*** Material provided ***
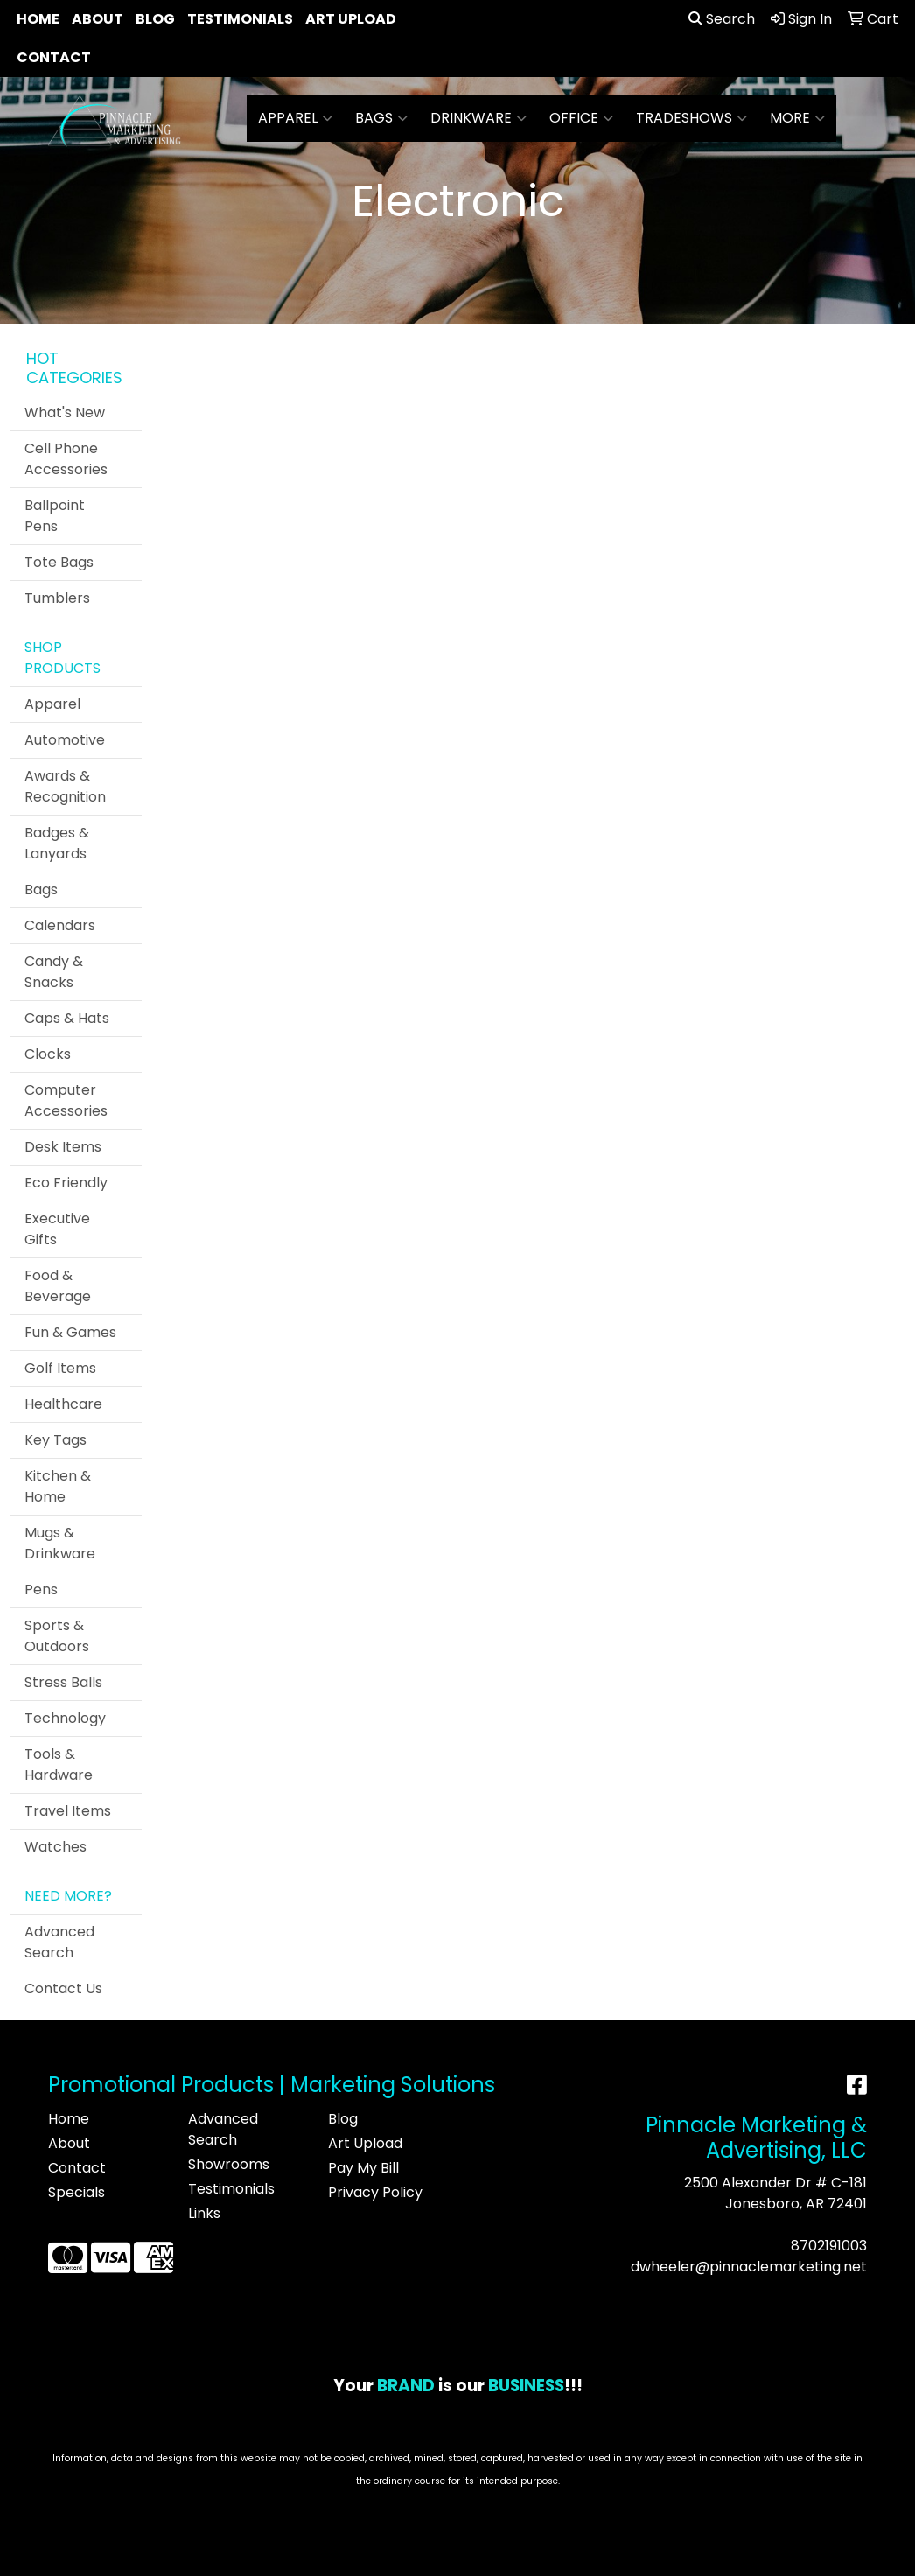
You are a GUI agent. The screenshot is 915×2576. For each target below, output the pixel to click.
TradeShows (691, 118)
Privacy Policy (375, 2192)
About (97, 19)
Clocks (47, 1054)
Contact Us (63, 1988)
*** End of Material provided ***
__What the exercise asks__: Copy the whole of the material above exactly, and exclude every picture.

__Exercise solution__:
You are a GUI agent. The screenshot is 915×2576. For each target below, output the pixel to click.
TradeShows (691, 118)
Privacy Policy (375, 2192)
About (97, 19)
Clocks (47, 1054)
Contact Us (63, 1988)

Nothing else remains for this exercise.